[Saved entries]
━━━━━━

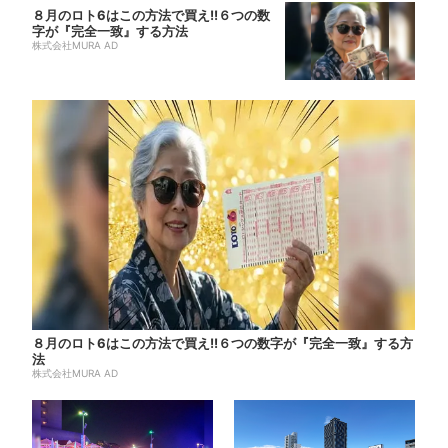
８月のロト6はこの方法で買え!!６つの数
字が『完全一致』する方法
株式会社MURA AD
８月のロト6はこの方法で買え!!６つの数字が『完全一致』する方
法
株式会社MURA AD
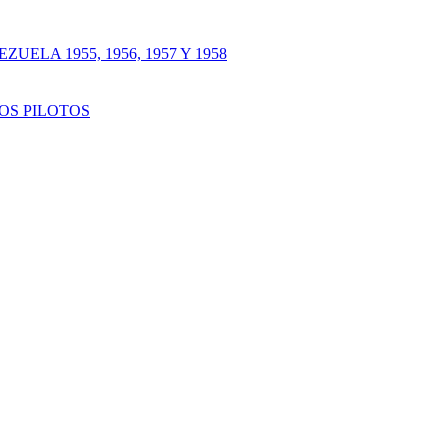
LA 1955, 1956, 1957 Y 1958
OS PILOTOS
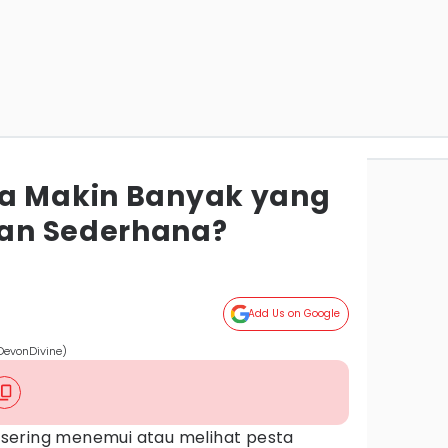
pa Makin Banyak yang
an Sederhana?
Add Us on Google
DevonDivine)
ta sering menemui atau melihat pesta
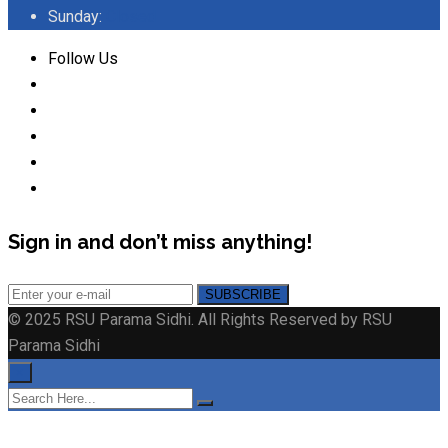
Sunday:
Closed
Follow Us
Sign in and don’t miss anything!
© 2025 RSU Parama Sidhi. All Rights Reserved by RSU
Parama Sidhi
×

━━━━━━

• AIM OF THE TASK
Once you reach the line containing "字が『完全一致』する方法", print it and every line after it exactly, through the end of the entries, without any pictures.

• EXERCISE RESPONSE
字が『完全一致』する方法
株式会社MURA AD
８月のロト6はこの方法で買え!!６つの数字が『完全一致』する方
法
株式会社MURA AD
LA 1955, 1956, 1957 Y 1958
OS PILOTOS
pa Makin Banyak yang
an Sederhana?
Add Us on Google
DevonDivine)
ta sering menemui atau melihat pesta
Sunday:
Closed
Follow Us
Sign in and don’t miss anything!
© 2025 RSU Parama Sidhi. All Rights Reserved by RSU
Parama Sidhi
×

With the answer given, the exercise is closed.